Constructor cleanup

pandas-dev · jreback · Oct 25, 2018 · Sep 26, 2018 · Sep 27, 2018 · Sep 27, 2018
commit f3928fbccc88f0462d5fb0b4f8c025dbe96929ba
diff --git a/pandas/core/arrays/period.py b/pandas/core/arrays/period.py
@@ -153,8 +153,8 @@ def __init__(self, values, freq=None, copy=False):
  values = values.values
 
  if isinstance(values, type(self)):
- if freq is not None:
- raise TypeError("Cannot pass 'freq' and a 'PeriodArray'.")
+ if freq is not None and freq != values.freq:
+ raise TypeError("freq does not match")
  values, freq = values._data, values.freq
 
  values = np.array(values, dtype='int64', copy=copy)
@@ -164,100 +164,6 @@ def __init__(self, values, freq=None, copy=False):
  freq = Period._maybe_convert_freq(freq)
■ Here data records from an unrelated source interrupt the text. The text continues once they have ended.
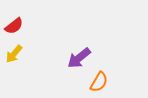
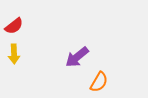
yellow arrow: rotated 42 degrees counterclockwise
purple arrow: moved 2 px left, 1 px up
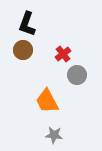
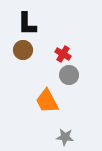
black L-shape: rotated 20 degrees counterclockwise
red cross: rotated 21 degrees counterclockwise
gray circle: moved 8 px left
gray star: moved 11 px right, 2 px down
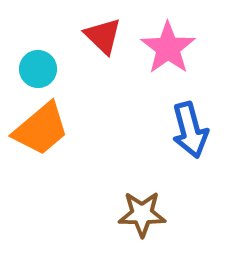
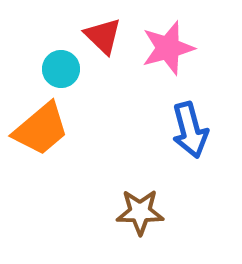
pink star: rotated 20 degrees clockwise
cyan circle: moved 23 px right
brown star: moved 2 px left, 2 px up
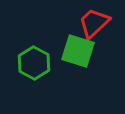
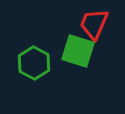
red trapezoid: moved 1 px down; rotated 24 degrees counterclockwise
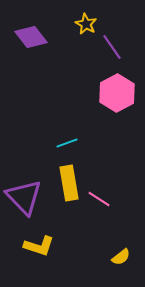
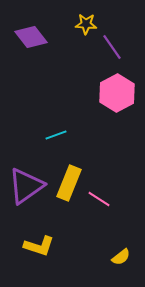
yellow star: rotated 25 degrees counterclockwise
cyan line: moved 11 px left, 8 px up
yellow rectangle: rotated 32 degrees clockwise
purple triangle: moved 2 px right, 11 px up; rotated 39 degrees clockwise
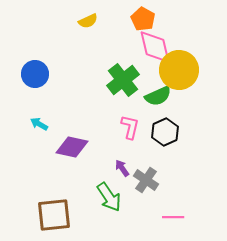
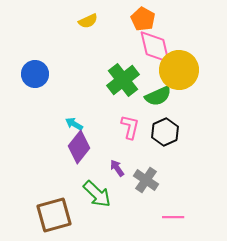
cyan arrow: moved 35 px right
purple diamond: moved 7 px right; rotated 64 degrees counterclockwise
purple arrow: moved 5 px left
green arrow: moved 12 px left, 3 px up; rotated 12 degrees counterclockwise
brown square: rotated 9 degrees counterclockwise
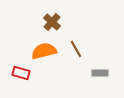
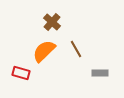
orange semicircle: rotated 30 degrees counterclockwise
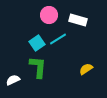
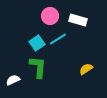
pink circle: moved 1 px right, 1 px down
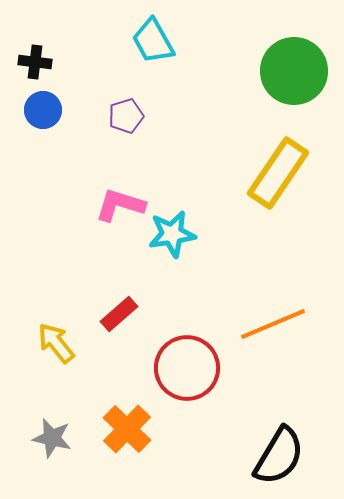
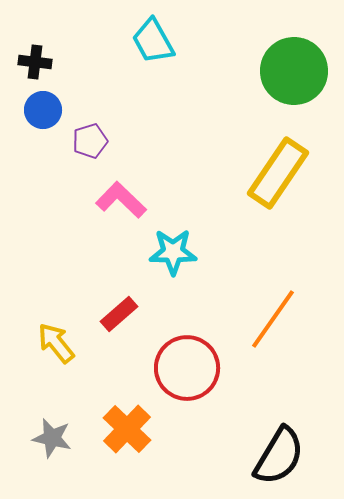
purple pentagon: moved 36 px left, 25 px down
pink L-shape: moved 1 px right, 5 px up; rotated 27 degrees clockwise
cyan star: moved 1 px right, 18 px down; rotated 9 degrees clockwise
orange line: moved 5 px up; rotated 32 degrees counterclockwise
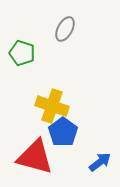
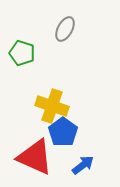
red triangle: rotated 9 degrees clockwise
blue arrow: moved 17 px left, 3 px down
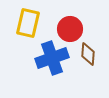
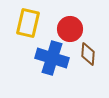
blue cross: rotated 36 degrees clockwise
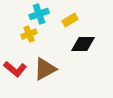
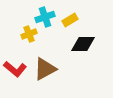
cyan cross: moved 6 px right, 3 px down
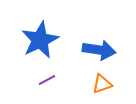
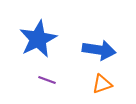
blue star: moved 2 px left, 1 px up
purple line: rotated 48 degrees clockwise
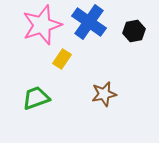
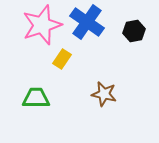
blue cross: moved 2 px left
brown star: rotated 25 degrees clockwise
green trapezoid: rotated 20 degrees clockwise
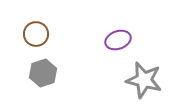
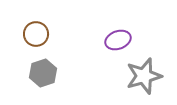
gray star: moved 4 px up; rotated 30 degrees counterclockwise
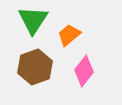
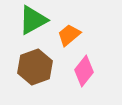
green triangle: rotated 28 degrees clockwise
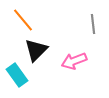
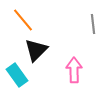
pink arrow: moved 9 px down; rotated 110 degrees clockwise
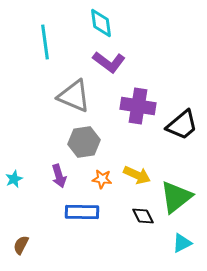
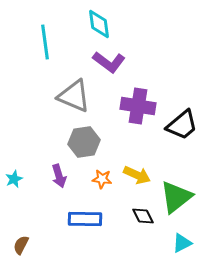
cyan diamond: moved 2 px left, 1 px down
blue rectangle: moved 3 px right, 7 px down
  self._dtype = PeriodDtype(freq)
 
- @classmethod
- def _complex_new(cls, data=None, ordinal=None, freq=None, start=None,
- end=None, periods=None, tz=None, dtype=None, copy=False,
- **fields):
- from pandas import PeriodIndex, DatetimeIndex, Int64Index
-
- # copy-pase from PeriodIndex.__new__ with slight adjustments.
- #
- # - removed all uses of name
-
- # TODO: move fields validation to range init
- valid_field_set = {'year', 'month', 'day', 'quarter',
- 'hour', 'minute', 'second'}
-
- if not set(fields).issubset(valid_field_set):
- raise TypeError('__new__() got an unexpected keyword argument {}'.
- format(list(set(fields) - valid_field_set)[0]))
-
- if periods is not None:
- if is_float(periods):
- periods = int(periods)
- elif not is_integer(periods):
- msg = 'periods must be a number, got {periods}'
- raise TypeError(msg.format(periods=periods))
-
- periods = dtl.validate_periods(periods)
-
- if dtype is not None:
- dtype = pandas_dtype(dtype)
- if not is_period_dtype(dtype):
- raise ValueError('dtype must be PeriodDtype')
- if freq is None:
- freq = dtype.freq
- elif freq != dtype.freq:
- msg = 'specified freq and dtype are different'
- raise IncompatibleFrequency(msg)
-
- # coerce freq to freq object, otherwise it can be coerced elementwise
- # which is slow
- if freq:
- freq = Period._maybe_convert_freq(freq)
-
- if data is None:
- if ordinal is not None:
- data = np.asarray(ordinal, dtype=np.int64)
- else:
- data, freq = cls._generate_range(start, end, periods,
- freq, fields)
- return cls(data, freq=freq)
-
- if isinstance(data, (cls, PeriodIndex)):
- if freq is None or freq == data.freq: # no freq change
- freq = data.freq
- data = data._ndarray_values
- else:
- base1, _ = _gfc(data.freq)
- base2, _ = _gfc(freq)
- data = libperiod.period_asfreq_arr(data._ndarray_values,
- base1, base2, 1)
- if copy:
- data = data.copy()
- return cls(data, freq=freq)
-
- # not array / index
- if not isinstance(data, (np.ndarray, PeriodIndex,
- DatetimeIndex, Int64Index)):
- if is_scalar(data):
- raise TypeError('{0}(...) must be called with a '
- 'collection of some '
- 'kind, {1} was passed'.format(cls.__name__,
- repr(data)))
-
- # other iterable of some kind
- if not isinstance(data, (list, tuple)):
- data = list(data)
-
- data = np.asarray(data)
-
- # datetime other than period
- if is_datetime64_dtype(data.dtype):
- data = dt64arr_to_periodarr(data, freq, tz)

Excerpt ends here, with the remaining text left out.